You might have noticed that this thesis is decidedly “monochromatic” in its references all of which stem from a single company. Among the many reasons for this is that for decades Disney has monopolized the themed entertainment industry — an industry it created and an industry in which it has continuously proven its quality. Although the reasons are varied and complex, the biggest of all Disney’s differentials from their closest competitors is their IP independence. Universal simply does not have that option. By their very nature, they must work to adapt their films into attractions, very few of which manage to attain maximum longevity and must be continuously updated or replaced costing them Continuity: which in many ways is the “X Factor” that has allowed Disney to defy the invisible hand of economics for over half a century.
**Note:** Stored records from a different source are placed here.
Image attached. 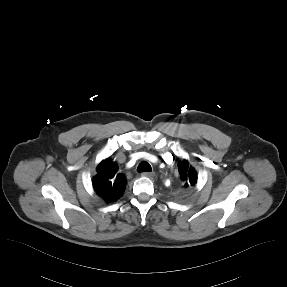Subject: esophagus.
Segmentation results:
<instances>
[{"label":"esophagus","instance_id":"esophagus-1","mask_svg":"<svg viewBox=\"0 0 287 287\" xmlns=\"http://www.w3.org/2000/svg\"><path fill=\"white\" fill-rule=\"evenodd\" d=\"M143 176L148 177V178H153L155 176L154 172H144Z\"/></svg>","mask_w":287,"mask_h":287}]
</instances>
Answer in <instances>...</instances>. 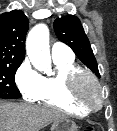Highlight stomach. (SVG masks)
Returning a JSON list of instances; mask_svg holds the SVG:
<instances>
[{"label": "stomach", "instance_id": "obj_1", "mask_svg": "<svg viewBox=\"0 0 117 131\" xmlns=\"http://www.w3.org/2000/svg\"><path fill=\"white\" fill-rule=\"evenodd\" d=\"M78 127L75 122L63 118L52 123L51 131H77Z\"/></svg>", "mask_w": 117, "mask_h": 131}]
</instances>
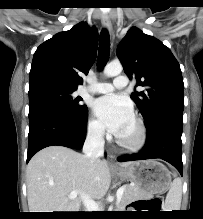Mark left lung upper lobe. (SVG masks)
Returning <instances> with one entry per match:
<instances>
[{
    "label": "left lung upper lobe",
    "mask_w": 203,
    "mask_h": 219,
    "mask_svg": "<svg viewBox=\"0 0 203 219\" xmlns=\"http://www.w3.org/2000/svg\"><path fill=\"white\" fill-rule=\"evenodd\" d=\"M117 55L129 78L144 91L131 94L146 127L169 113H183L184 83L179 63L161 41L132 27L117 47Z\"/></svg>",
    "instance_id": "1"
}]
</instances>
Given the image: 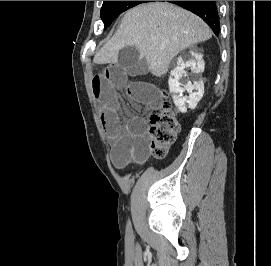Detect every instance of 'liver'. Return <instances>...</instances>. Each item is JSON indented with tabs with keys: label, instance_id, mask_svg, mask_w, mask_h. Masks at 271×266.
<instances>
[{
	"label": "liver",
	"instance_id": "1",
	"mask_svg": "<svg viewBox=\"0 0 271 266\" xmlns=\"http://www.w3.org/2000/svg\"><path fill=\"white\" fill-rule=\"evenodd\" d=\"M211 36L209 26L187 10L170 3L142 4L126 12L117 32L93 61L117 63L120 50L134 46L149 62L151 73L161 77L179 52Z\"/></svg>",
	"mask_w": 271,
	"mask_h": 266
}]
</instances>
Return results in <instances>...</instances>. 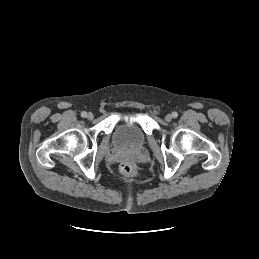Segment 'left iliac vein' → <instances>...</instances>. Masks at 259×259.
Returning <instances> with one entry per match:
<instances>
[{"mask_svg": "<svg viewBox=\"0 0 259 259\" xmlns=\"http://www.w3.org/2000/svg\"><path fill=\"white\" fill-rule=\"evenodd\" d=\"M165 120H166L167 122H170V121L172 120V115H171V114H167V115L165 116Z\"/></svg>", "mask_w": 259, "mask_h": 259, "instance_id": "4c4485c4", "label": "left iliac vein"}]
</instances>
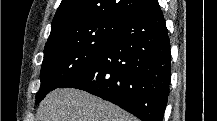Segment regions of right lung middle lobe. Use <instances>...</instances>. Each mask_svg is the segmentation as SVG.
<instances>
[{
  "mask_svg": "<svg viewBox=\"0 0 217 121\" xmlns=\"http://www.w3.org/2000/svg\"><path fill=\"white\" fill-rule=\"evenodd\" d=\"M123 23L118 20L102 19L78 24L47 43L36 103L96 60Z\"/></svg>",
  "mask_w": 217,
  "mask_h": 121,
  "instance_id": "1",
  "label": "right lung middle lobe"
}]
</instances>
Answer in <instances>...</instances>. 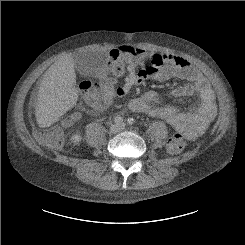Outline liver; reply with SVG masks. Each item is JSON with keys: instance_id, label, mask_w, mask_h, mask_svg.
<instances>
[{"instance_id": "6515ba94", "label": "liver", "mask_w": 245, "mask_h": 245, "mask_svg": "<svg viewBox=\"0 0 245 245\" xmlns=\"http://www.w3.org/2000/svg\"><path fill=\"white\" fill-rule=\"evenodd\" d=\"M75 61L70 55L61 57L45 72L41 82L35 116L41 128L56 123L78 99L75 88Z\"/></svg>"}]
</instances>
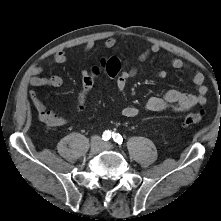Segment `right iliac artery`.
Here are the masks:
<instances>
[{
	"mask_svg": "<svg viewBox=\"0 0 221 221\" xmlns=\"http://www.w3.org/2000/svg\"><path fill=\"white\" fill-rule=\"evenodd\" d=\"M102 137H103L102 139H103L104 141L109 140V139L111 138V132H110V131H105V132L103 133Z\"/></svg>",
	"mask_w": 221,
	"mask_h": 221,
	"instance_id": "82829eb1",
	"label": "right iliac artery"
}]
</instances>
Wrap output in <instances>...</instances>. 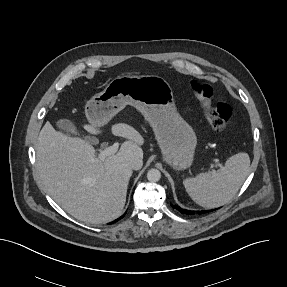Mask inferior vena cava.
<instances>
[{
    "label": "inferior vena cava",
    "instance_id": "1",
    "mask_svg": "<svg viewBox=\"0 0 287 287\" xmlns=\"http://www.w3.org/2000/svg\"><path fill=\"white\" fill-rule=\"evenodd\" d=\"M143 165V161L142 159H138V158H132L131 160H129L128 162V166L133 169V170H139L142 168Z\"/></svg>",
    "mask_w": 287,
    "mask_h": 287
}]
</instances>
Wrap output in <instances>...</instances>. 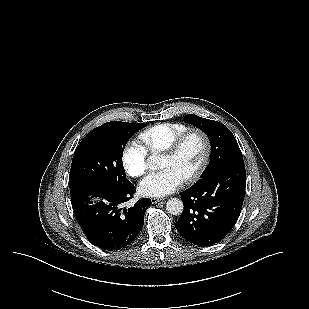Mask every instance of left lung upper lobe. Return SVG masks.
<instances>
[{
  "mask_svg": "<svg viewBox=\"0 0 309 309\" xmlns=\"http://www.w3.org/2000/svg\"><path fill=\"white\" fill-rule=\"evenodd\" d=\"M184 120L203 130L211 143V159L200 178L221 168L244 163L238 143L225 125L193 114L186 115Z\"/></svg>",
  "mask_w": 309,
  "mask_h": 309,
  "instance_id": "left-lung-upper-lobe-1",
  "label": "left lung upper lobe"
}]
</instances>
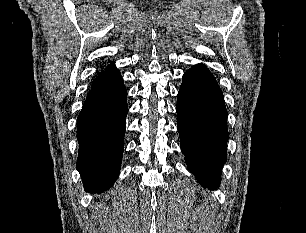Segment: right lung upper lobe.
<instances>
[{
	"instance_id": "right-lung-upper-lobe-1",
	"label": "right lung upper lobe",
	"mask_w": 306,
	"mask_h": 233,
	"mask_svg": "<svg viewBox=\"0 0 306 233\" xmlns=\"http://www.w3.org/2000/svg\"><path fill=\"white\" fill-rule=\"evenodd\" d=\"M118 70H116V67L113 63H110L103 71H101L98 76L92 81V84L100 82L106 78H108L109 76H111L112 74H114L115 72H117Z\"/></svg>"
}]
</instances>
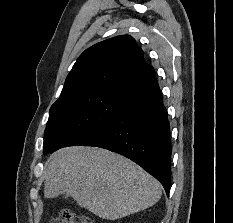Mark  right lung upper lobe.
<instances>
[{"mask_svg":"<svg viewBox=\"0 0 233 223\" xmlns=\"http://www.w3.org/2000/svg\"><path fill=\"white\" fill-rule=\"evenodd\" d=\"M155 77L143 51L128 35L116 36L85 50L68 74L60 97L90 90H124Z\"/></svg>","mask_w":233,"mask_h":223,"instance_id":"obj_1","label":"right lung upper lobe"}]
</instances>
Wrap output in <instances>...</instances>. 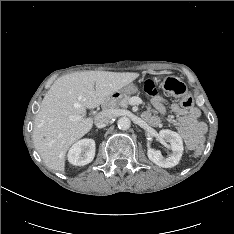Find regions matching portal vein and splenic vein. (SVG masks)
Wrapping results in <instances>:
<instances>
[{"mask_svg": "<svg viewBox=\"0 0 234 234\" xmlns=\"http://www.w3.org/2000/svg\"><path fill=\"white\" fill-rule=\"evenodd\" d=\"M82 116L80 115H70L69 116V120L73 121V122H78L82 120Z\"/></svg>", "mask_w": 234, "mask_h": 234, "instance_id": "obj_1", "label": "portal vein and splenic vein"}]
</instances>
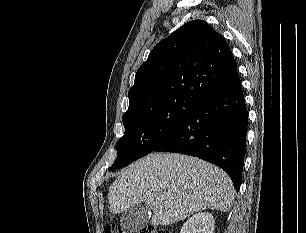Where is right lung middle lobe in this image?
Instances as JSON below:
<instances>
[{
  "mask_svg": "<svg viewBox=\"0 0 306 233\" xmlns=\"http://www.w3.org/2000/svg\"><path fill=\"white\" fill-rule=\"evenodd\" d=\"M199 104L183 99L156 101L124 113V136L117 142V158L109 171L127 166L160 145Z\"/></svg>",
  "mask_w": 306,
  "mask_h": 233,
  "instance_id": "dd1d6c3e",
  "label": "right lung middle lobe"
}]
</instances>
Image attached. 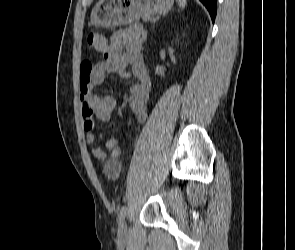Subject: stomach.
I'll use <instances>...</instances> for the list:
<instances>
[{
	"instance_id": "1",
	"label": "stomach",
	"mask_w": 295,
	"mask_h": 250,
	"mask_svg": "<svg viewBox=\"0 0 295 250\" xmlns=\"http://www.w3.org/2000/svg\"><path fill=\"white\" fill-rule=\"evenodd\" d=\"M174 0H100L92 9L91 24L112 27L137 21L141 17L167 13Z\"/></svg>"
}]
</instances>
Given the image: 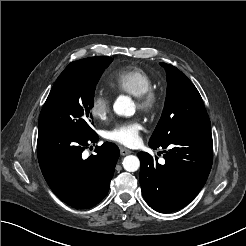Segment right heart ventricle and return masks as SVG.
<instances>
[{
	"label": "right heart ventricle",
	"instance_id": "1",
	"mask_svg": "<svg viewBox=\"0 0 246 246\" xmlns=\"http://www.w3.org/2000/svg\"><path fill=\"white\" fill-rule=\"evenodd\" d=\"M153 83L151 75L139 67L119 69L109 78V84L114 90L134 97L153 88Z\"/></svg>",
	"mask_w": 246,
	"mask_h": 246
}]
</instances>
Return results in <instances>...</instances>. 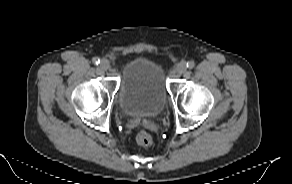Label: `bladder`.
Instances as JSON below:
<instances>
[{"instance_id": "31cf9c89", "label": "bladder", "mask_w": 292, "mask_h": 184, "mask_svg": "<svg viewBox=\"0 0 292 184\" xmlns=\"http://www.w3.org/2000/svg\"><path fill=\"white\" fill-rule=\"evenodd\" d=\"M167 99L165 73L158 63L136 58L125 67L118 90V104L125 115H158L166 106Z\"/></svg>"}]
</instances>
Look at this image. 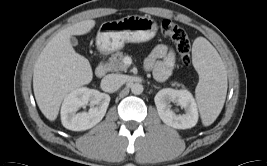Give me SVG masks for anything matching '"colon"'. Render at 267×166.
Listing matches in <instances>:
<instances>
[{
	"label": "colon",
	"mask_w": 267,
	"mask_h": 166,
	"mask_svg": "<svg viewBox=\"0 0 267 166\" xmlns=\"http://www.w3.org/2000/svg\"><path fill=\"white\" fill-rule=\"evenodd\" d=\"M160 32L174 41L182 62L188 65L190 63L191 43L186 31L170 19H162Z\"/></svg>",
	"instance_id": "5ec220e1"
}]
</instances>
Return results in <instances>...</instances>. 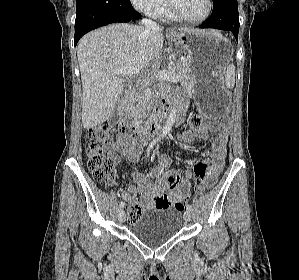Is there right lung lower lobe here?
<instances>
[{
    "mask_svg": "<svg viewBox=\"0 0 299 280\" xmlns=\"http://www.w3.org/2000/svg\"><path fill=\"white\" fill-rule=\"evenodd\" d=\"M140 18L130 0H77L74 44L93 29Z\"/></svg>",
    "mask_w": 299,
    "mask_h": 280,
    "instance_id": "98d812e1",
    "label": "right lung lower lobe"
}]
</instances>
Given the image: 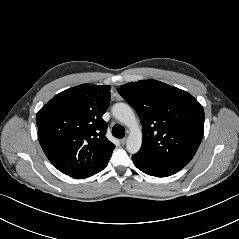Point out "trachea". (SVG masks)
<instances>
[{
    "label": "trachea",
    "mask_w": 239,
    "mask_h": 239,
    "mask_svg": "<svg viewBox=\"0 0 239 239\" xmlns=\"http://www.w3.org/2000/svg\"><path fill=\"white\" fill-rule=\"evenodd\" d=\"M112 135L116 138H123L125 136V129L123 126L116 124L112 128Z\"/></svg>",
    "instance_id": "obj_1"
}]
</instances>
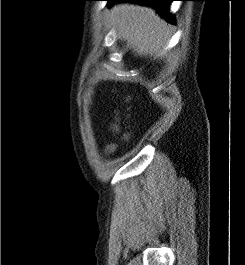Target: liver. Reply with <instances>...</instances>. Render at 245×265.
Listing matches in <instances>:
<instances>
[{
  "label": "liver",
  "instance_id": "obj_1",
  "mask_svg": "<svg viewBox=\"0 0 245 265\" xmlns=\"http://www.w3.org/2000/svg\"><path fill=\"white\" fill-rule=\"evenodd\" d=\"M109 21L117 36L139 55L163 54L170 39V27L154 9L131 3L111 8Z\"/></svg>",
  "mask_w": 245,
  "mask_h": 265
}]
</instances>
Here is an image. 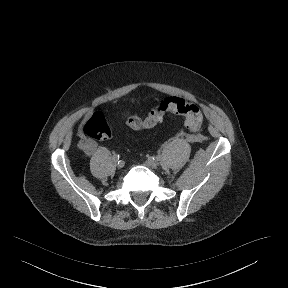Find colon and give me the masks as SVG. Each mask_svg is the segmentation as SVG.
<instances>
[{
    "label": "colon",
    "mask_w": 288,
    "mask_h": 288,
    "mask_svg": "<svg viewBox=\"0 0 288 288\" xmlns=\"http://www.w3.org/2000/svg\"><path fill=\"white\" fill-rule=\"evenodd\" d=\"M167 112L180 115L185 119V126L189 131L196 132L200 129L203 121L202 110L195 104L186 101L181 97H168L159 102L146 116V118L130 117L126 125L131 130H142L157 125L163 120ZM84 132L87 137L106 141L111 138V129L105 116L102 113H96L84 125ZM88 149H93L89 143Z\"/></svg>",
    "instance_id": "obj_1"
}]
</instances>
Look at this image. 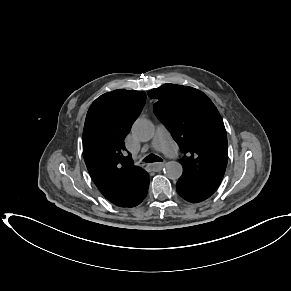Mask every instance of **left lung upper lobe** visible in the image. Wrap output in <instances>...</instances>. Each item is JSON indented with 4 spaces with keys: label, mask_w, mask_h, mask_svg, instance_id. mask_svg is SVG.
<instances>
[{
    "label": "left lung upper lobe",
    "mask_w": 291,
    "mask_h": 291,
    "mask_svg": "<svg viewBox=\"0 0 291 291\" xmlns=\"http://www.w3.org/2000/svg\"><path fill=\"white\" fill-rule=\"evenodd\" d=\"M148 95L157 99L154 113L185 154L181 177L215 192L228 161L226 130L215 105L203 92L176 84H164Z\"/></svg>",
    "instance_id": "1"
}]
</instances>
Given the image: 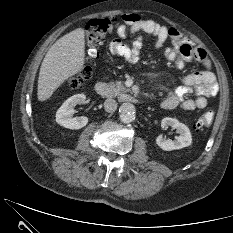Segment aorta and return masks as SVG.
Listing matches in <instances>:
<instances>
[{
    "label": "aorta",
    "instance_id": "1",
    "mask_svg": "<svg viewBox=\"0 0 233 233\" xmlns=\"http://www.w3.org/2000/svg\"><path fill=\"white\" fill-rule=\"evenodd\" d=\"M120 120L123 123H131L135 120L136 109L132 103L125 102L120 106Z\"/></svg>",
    "mask_w": 233,
    "mask_h": 233
}]
</instances>
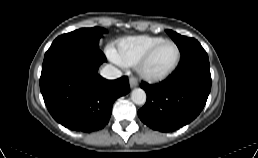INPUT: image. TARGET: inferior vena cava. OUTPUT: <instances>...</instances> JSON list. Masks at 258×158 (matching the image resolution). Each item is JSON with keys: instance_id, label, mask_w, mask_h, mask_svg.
<instances>
[{"instance_id": "obj_1", "label": "inferior vena cava", "mask_w": 258, "mask_h": 158, "mask_svg": "<svg viewBox=\"0 0 258 158\" xmlns=\"http://www.w3.org/2000/svg\"><path fill=\"white\" fill-rule=\"evenodd\" d=\"M100 74L102 77L109 80L117 79L122 76V72L110 64L104 66L100 71Z\"/></svg>"}]
</instances>
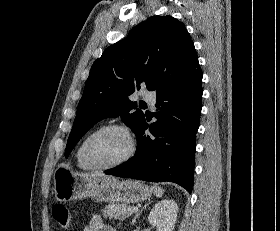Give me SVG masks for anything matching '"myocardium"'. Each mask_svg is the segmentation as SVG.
<instances>
[{
    "mask_svg": "<svg viewBox=\"0 0 280 231\" xmlns=\"http://www.w3.org/2000/svg\"><path fill=\"white\" fill-rule=\"evenodd\" d=\"M112 130L119 131L126 137L127 143H128L127 149H126L125 153L123 154V156L121 158H119L118 160H116L110 164L98 165L90 157V154H89L90 146L93 143V141L97 137H99L101 134L108 132V131H112ZM134 151H135V144H134L133 138L131 137L130 132L127 129V127L124 125H121V124H117V123H110V124L101 126L87 138V140L84 144V147H83L82 157H83V160L85 161V163L88 166H90L92 169L107 170L110 168H114V167L123 165L124 163L129 161L132 158Z\"/></svg>",
    "mask_w": 280,
    "mask_h": 231,
    "instance_id": "myocardium-1",
    "label": "myocardium"
}]
</instances>
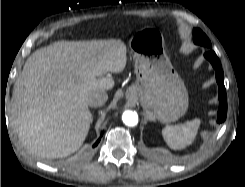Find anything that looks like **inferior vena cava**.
I'll use <instances>...</instances> for the list:
<instances>
[{"label":"inferior vena cava","instance_id":"inferior-vena-cava-1","mask_svg":"<svg viewBox=\"0 0 245 187\" xmlns=\"http://www.w3.org/2000/svg\"><path fill=\"white\" fill-rule=\"evenodd\" d=\"M108 94L105 90H97L91 93L87 99V103L91 107H100L105 104Z\"/></svg>","mask_w":245,"mask_h":187}]
</instances>
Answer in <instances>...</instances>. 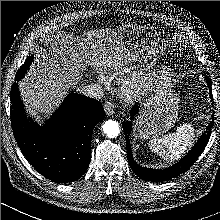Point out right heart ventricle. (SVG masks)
I'll return each mask as SVG.
<instances>
[{
  "label": "right heart ventricle",
  "instance_id": "e07e8e85",
  "mask_svg": "<svg viewBox=\"0 0 220 220\" xmlns=\"http://www.w3.org/2000/svg\"><path fill=\"white\" fill-rule=\"evenodd\" d=\"M133 67L134 66L132 64L127 62L113 61L107 64L106 70L118 74V73H126Z\"/></svg>",
  "mask_w": 220,
  "mask_h": 220
}]
</instances>
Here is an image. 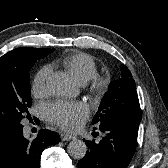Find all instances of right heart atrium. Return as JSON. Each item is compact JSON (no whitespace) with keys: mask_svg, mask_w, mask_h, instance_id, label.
Instances as JSON below:
<instances>
[{"mask_svg":"<svg viewBox=\"0 0 168 168\" xmlns=\"http://www.w3.org/2000/svg\"><path fill=\"white\" fill-rule=\"evenodd\" d=\"M51 74L49 67L41 68L35 75L31 91L35 97H43L48 92V80Z\"/></svg>","mask_w":168,"mask_h":168,"instance_id":"1","label":"right heart atrium"}]
</instances>
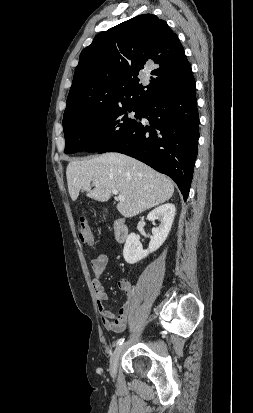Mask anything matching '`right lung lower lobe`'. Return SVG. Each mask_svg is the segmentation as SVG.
Segmentation results:
<instances>
[{
    "mask_svg": "<svg viewBox=\"0 0 253 413\" xmlns=\"http://www.w3.org/2000/svg\"><path fill=\"white\" fill-rule=\"evenodd\" d=\"M138 122L127 134L98 153L119 152L136 158L178 185L184 200L192 181L199 139V114L193 74L179 88L153 97L139 107Z\"/></svg>",
    "mask_w": 253,
    "mask_h": 413,
    "instance_id": "98d812e1",
    "label": "right lung lower lobe"
}]
</instances>
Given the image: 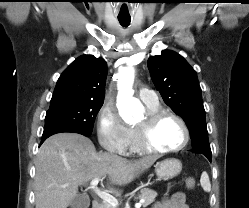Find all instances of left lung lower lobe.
Masks as SVG:
<instances>
[{
	"label": "left lung lower lobe",
	"mask_w": 249,
	"mask_h": 208,
	"mask_svg": "<svg viewBox=\"0 0 249 208\" xmlns=\"http://www.w3.org/2000/svg\"><path fill=\"white\" fill-rule=\"evenodd\" d=\"M190 151L195 152V153H201L205 155L209 161H211L212 155H211V152L209 151L198 150V149H191Z\"/></svg>",
	"instance_id": "left-lung-lower-lobe-1"
}]
</instances>
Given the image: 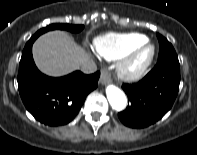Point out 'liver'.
Returning a JSON list of instances; mask_svg holds the SVG:
<instances>
[{
	"instance_id": "1",
	"label": "liver",
	"mask_w": 197,
	"mask_h": 155,
	"mask_svg": "<svg viewBox=\"0 0 197 155\" xmlns=\"http://www.w3.org/2000/svg\"><path fill=\"white\" fill-rule=\"evenodd\" d=\"M37 67L49 76H63L89 61L86 51L63 31L41 35L33 44Z\"/></svg>"
}]
</instances>
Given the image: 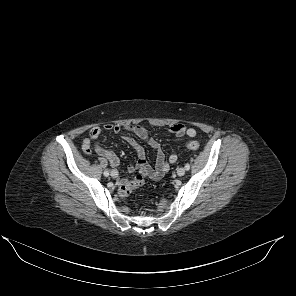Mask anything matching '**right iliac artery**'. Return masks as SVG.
<instances>
[{
	"instance_id": "right-iliac-artery-1",
	"label": "right iliac artery",
	"mask_w": 296,
	"mask_h": 296,
	"mask_svg": "<svg viewBox=\"0 0 296 296\" xmlns=\"http://www.w3.org/2000/svg\"><path fill=\"white\" fill-rule=\"evenodd\" d=\"M104 175L107 177V176H109V171L108 170H105L104 171Z\"/></svg>"
}]
</instances>
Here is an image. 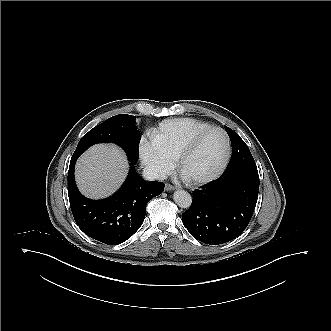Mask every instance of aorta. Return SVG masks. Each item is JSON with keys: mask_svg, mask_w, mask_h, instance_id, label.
Returning a JSON list of instances; mask_svg holds the SVG:
<instances>
[{"mask_svg": "<svg viewBox=\"0 0 331 331\" xmlns=\"http://www.w3.org/2000/svg\"><path fill=\"white\" fill-rule=\"evenodd\" d=\"M174 202L180 207L187 209L192 204V196L185 190H177L173 195Z\"/></svg>", "mask_w": 331, "mask_h": 331, "instance_id": "762f6f07", "label": "aorta"}]
</instances>
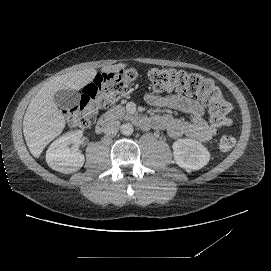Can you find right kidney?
Returning <instances> with one entry per match:
<instances>
[{"label": "right kidney", "mask_w": 271, "mask_h": 271, "mask_svg": "<svg viewBox=\"0 0 271 271\" xmlns=\"http://www.w3.org/2000/svg\"><path fill=\"white\" fill-rule=\"evenodd\" d=\"M83 130H70L55 139L46 151L47 164L54 170L70 173L80 169L84 156L76 145L82 141Z\"/></svg>", "instance_id": "right-kidney-1"}]
</instances>
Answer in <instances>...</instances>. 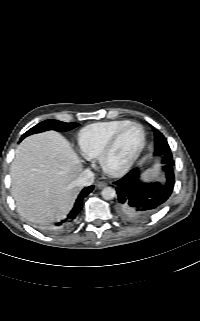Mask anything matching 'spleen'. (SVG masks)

To spite, larger than proportional ticket price inflation, technological faux pas, and supply stagnation demand has only continued to rise.

Think U.P.

It is my firm belief that the primary explanation for this phenomenon of nearly irrational brand loyalty is Disney’s ability to Think UP or create Unique Properties. Instead of Intellectual Properties that more often than not fade from popularity, Unique Properties are specifically designed to transcend generations — providing people with the possibility of a perpetually shared experience. One that you can share with your children and children’s children without the need for historical context or a pre-existing frame of reference. One that simply cannot be satisfied by watching a screen at home, but an experience that must be lived through and found in only a small handful of locations and nowhere else in the world.

There are many in the industry that believe IP use is the way, the only way, of the future. And while that might be true in the short-term, I can’t help but notice that this obviously restrictive philosophy is an extraordinarily dangerous trend and if we are not careful one in which it might take decades to reverse.

Optimistically, I take solace in something legendary Imagineer Marty Sklar once said:

“Remember the last three letters of the word TREND are E-N-D.”